→ **PROBLEM DESCRIPTION**
Every record should be copied exactly, and the images omitted.

[Stored data entries]
Start of Block
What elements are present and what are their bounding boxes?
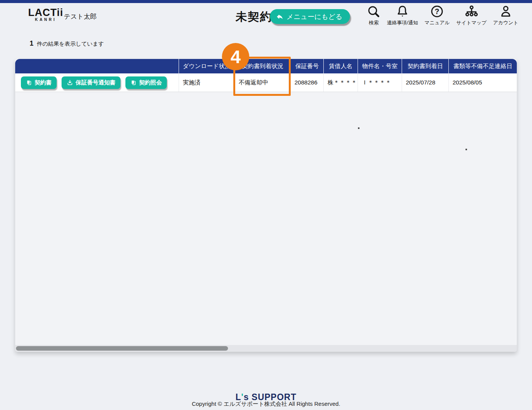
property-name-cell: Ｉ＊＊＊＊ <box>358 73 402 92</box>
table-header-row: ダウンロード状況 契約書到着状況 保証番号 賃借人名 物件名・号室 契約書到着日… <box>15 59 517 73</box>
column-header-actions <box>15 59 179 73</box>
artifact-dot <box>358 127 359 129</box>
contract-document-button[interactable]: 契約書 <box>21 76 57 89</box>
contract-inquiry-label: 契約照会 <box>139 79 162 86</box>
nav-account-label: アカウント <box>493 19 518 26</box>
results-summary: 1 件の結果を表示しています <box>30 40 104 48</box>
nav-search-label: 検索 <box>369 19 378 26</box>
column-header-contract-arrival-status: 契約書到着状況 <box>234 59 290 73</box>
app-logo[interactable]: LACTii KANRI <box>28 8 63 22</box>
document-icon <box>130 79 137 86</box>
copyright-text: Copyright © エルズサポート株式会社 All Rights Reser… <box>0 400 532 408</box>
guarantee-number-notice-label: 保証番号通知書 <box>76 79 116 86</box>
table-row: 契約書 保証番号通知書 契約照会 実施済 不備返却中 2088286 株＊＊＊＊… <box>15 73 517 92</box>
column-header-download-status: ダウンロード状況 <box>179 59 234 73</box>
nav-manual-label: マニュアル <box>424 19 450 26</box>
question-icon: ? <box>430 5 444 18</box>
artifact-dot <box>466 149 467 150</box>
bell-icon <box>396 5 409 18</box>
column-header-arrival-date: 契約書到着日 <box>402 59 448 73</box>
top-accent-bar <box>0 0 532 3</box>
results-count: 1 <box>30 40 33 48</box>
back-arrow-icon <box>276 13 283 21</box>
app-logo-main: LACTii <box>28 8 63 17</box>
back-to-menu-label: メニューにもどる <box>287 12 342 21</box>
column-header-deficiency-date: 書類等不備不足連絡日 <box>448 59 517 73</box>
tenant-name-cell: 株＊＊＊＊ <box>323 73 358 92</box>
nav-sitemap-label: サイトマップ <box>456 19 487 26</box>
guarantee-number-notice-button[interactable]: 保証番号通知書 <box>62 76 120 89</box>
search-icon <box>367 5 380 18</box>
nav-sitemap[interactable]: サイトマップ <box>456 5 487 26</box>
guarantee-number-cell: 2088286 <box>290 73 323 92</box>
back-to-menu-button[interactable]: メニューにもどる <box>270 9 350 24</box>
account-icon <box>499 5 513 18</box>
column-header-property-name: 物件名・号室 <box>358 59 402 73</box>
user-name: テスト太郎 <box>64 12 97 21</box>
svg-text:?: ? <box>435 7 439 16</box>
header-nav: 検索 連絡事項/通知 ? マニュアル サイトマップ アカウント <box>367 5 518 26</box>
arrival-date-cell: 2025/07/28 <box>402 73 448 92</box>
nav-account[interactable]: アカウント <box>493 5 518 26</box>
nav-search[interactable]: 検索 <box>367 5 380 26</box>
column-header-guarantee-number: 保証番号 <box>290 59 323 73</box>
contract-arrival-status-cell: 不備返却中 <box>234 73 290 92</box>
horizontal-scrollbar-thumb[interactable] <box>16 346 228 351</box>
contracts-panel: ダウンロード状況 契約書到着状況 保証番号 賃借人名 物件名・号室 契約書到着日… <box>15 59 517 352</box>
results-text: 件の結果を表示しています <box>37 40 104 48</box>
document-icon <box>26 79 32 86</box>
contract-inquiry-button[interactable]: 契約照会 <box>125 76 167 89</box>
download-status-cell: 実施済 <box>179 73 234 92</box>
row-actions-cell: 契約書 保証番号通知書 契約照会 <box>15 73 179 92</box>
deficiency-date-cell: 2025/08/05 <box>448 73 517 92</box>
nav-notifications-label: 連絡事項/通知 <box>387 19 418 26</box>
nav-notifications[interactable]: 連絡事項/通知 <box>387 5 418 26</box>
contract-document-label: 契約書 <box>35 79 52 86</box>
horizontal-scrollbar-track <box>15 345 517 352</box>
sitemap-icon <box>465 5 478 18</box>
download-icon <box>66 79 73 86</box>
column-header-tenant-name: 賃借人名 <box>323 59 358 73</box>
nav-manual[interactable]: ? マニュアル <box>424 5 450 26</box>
End of Block
→ **ANSWER BOX**
What elements are present and what are their bounding boxes?
property-name-cell: Ｉ＊＊＊＊ <box>358 73 402 92</box>
table-header-row: ダウンロード状況 契約書到着状況 保証番号 賃借人名 物件名・号室 契約書到着日… <box>15 59 517 73</box>
column-header-actions <box>15 59 179 73</box>
artifact-dot <box>358 127 359 129</box>
contract-document-button[interactable]: 契約書 <box>21 76 57 89</box>
contract-inquiry-label: 契約照会 <box>139 79 162 86</box>
nav-account-label: アカウント <box>493 19 518 26</box>
results-summary: 1 件の結果を表示しています <box>30 40 104 48</box>
nav-search-label: 検索 <box>369 19 378 26</box>
column-header-contract-arrival-status: 契約書到着状況 <box>234 59 290 73</box>
app-logo[interactable]: LACTii KANRI <box>28 8 63 22</box>
document-icon <box>130 79 137 86</box>
copyright-text: Copyright © エルズサポート株式会社 All Rights Reser… <box>0 400 532 408</box>
guarantee-number-notice-label: 保証番号通知書 <box>76 79 116 86</box>
table-row: 契約書 保証番号通知書 契約照会 実施済 不備返却中 2088286 株＊＊＊＊… <box>15 73 517 92</box>
column-header-download-status: ダウンロード状況 <box>179 59 234 73</box>
nav-manual-label: マニュアル <box>424 19 450 26</box>
question-icon: ? <box>430 5 444 18</box>
artifact-dot <box>466 149 467 150</box>
bell-icon <box>396 5 409 18</box>
column-header-arrival-date: 契約書到着日 <box>402 59 448 73</box>
top-accent-bar <box>0 0 532 3</box>
results-count: 1 <box>30 40 33 48</box>
back-arrow-icon <box>276 13 283 21</box>
app-logo-main: LACTii <box>28 8 63 17</box>
back-to-menu-label: メニューにもどる <box>287 12 342 21</box>
column-header-deficiency-date: 書類等不備不足連絡日 <box>448 59 517 73</box>
tenant-name-cell: 株＊＊＊＊ <box>323 73 358 92</box>
nav-sitemap-label: サイトマップ <box>456 19 487 26</box>
guarantee-number-notice-button[interactable]: 保証番号通知書 <box>62 76 120 89</box>
search-icon <box>367 5 380 18</box>
nav-sitemap[interactable]: サイトマップ <box>456 5 487 26</box>
guarantee-number-cell: 2088286 <box>290 73 323 92</box>
back-to-menu-button[interactable]: メニューにもどる <box>270 9 350 24</box>
account-icon <box>499 5 513 18</box>
column-header-property-name: 物件名・号室 <box>358 59 402 73</box>
user-name: テスト太郎 <box>64 12 97 21</box>
svg-text:?: ? <box>435 7 439 16</box>
header-nav: 検索 連絡事項/通知 ? マニュアル サイトマップ アカウント <box>367 5 518 26</box>
arrival-date-cell: 2025/07/28 <box>402 73 448 92</box>
nav-account[interactable]: アカウント <box>493 5 518 26</box>
nav-search[interactable]: 検索 <box>367 5 380 26</box>
column-header-guarantee-number: 保証番号 <box>290 59 323 73</box>
contract-arrival-status-cell: 不備返却中 <box>234 73 290 92</box>
horizontal-scrollbar-thumb[interactable] <box>16 346 228 351</box>
contracts-panel: ダウンロード状況 契約書到着状況 保証番号 賃借人名 物件名・号室 契約書到着日… <box>15 59 517 352</box>
results-text: 件の結果を表示しています <box>37 40 104 48</box>
document-icon <box>26 79 32 86</box>
contract-inquiry-button[interactable]: 契約照会 <box>125 76 167 89</box>
download-status-cell: 実施済 <box>179 73 234 92</box>
row-actions-cell: 契約書 保証番号通知書 契約照会 <box>15 73 179 92</box>
deficiency-date-cell: 2025/08/05 <box>448 73 517 92</box>
nav-notifications-label: 連絡事項/通知 <box>387 19 418 26</box>
nav-notifications[interactable]: 連絡事項/通知 <box>387 5 418 26</box>
contract-document-label: 契約書 <box>35 79 52 86</box>
horizontal-scrollbar-track <box>15 345 517 352</box>
sitemap-icon <box>465 5 478 18</box>
download-icon <box>66 79 73 86</box>
column-header-tenant-name: 賃借人名 <box>323 59 358 73</box>
nav-manual[interactable]: ? マニュアル <box>424 5 450 26</box>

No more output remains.